§ WHAT THE TASK ASKS:
Copy each line from the entries that the word "Elbow" appears in.

*** Opening of STUDY MATERIAL ***

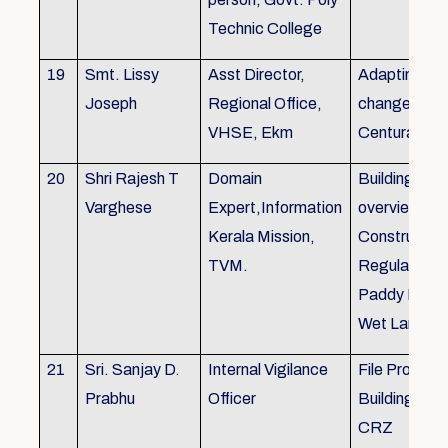
Technic College
19
Smt. Lissy
Asst Director,
Adapting to 
Joseph
Regional Office,
changes of 
VHSE, Ekm
Centuray
20
Shri Rajesh T
Domain
Building rule
Varghese
Expert,Information
overview,Bui
Kerala Mission,
Constructio
TVM.
Regulations 
Paddy Land
Wet Land.
21
Sri. Sanjay D.
Internal Vigilance
File Processi
Prabhu
Officer
Building Rul
CRZ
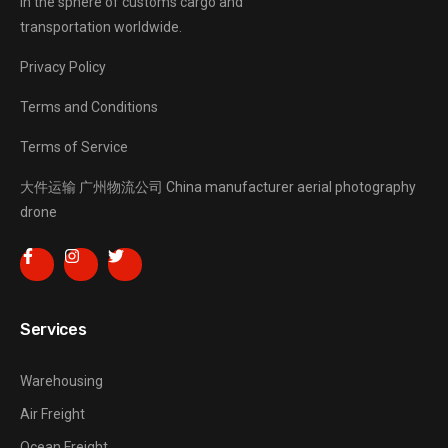
in the sphere of customs cargo and
transportation worldwide.
Privacy Policy
Terms and Conditions
Terms of Service
大件运输
广州物流公司
China manufacturer
aerial photography
drone
Services
Warehousing
Air Freight
Ocean Freight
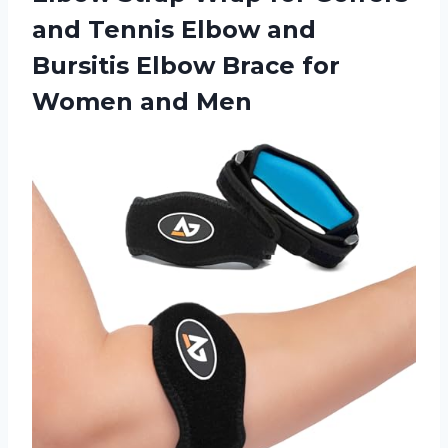
and Tennis Elbow and
Bursitis Elbow Brace
for
Women and Men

*** Close of STUDY MATERIAL ***

§ OUTPUT OF THE EXERCISE:
and Tennis Elbow and
Bursitis Elbow Brace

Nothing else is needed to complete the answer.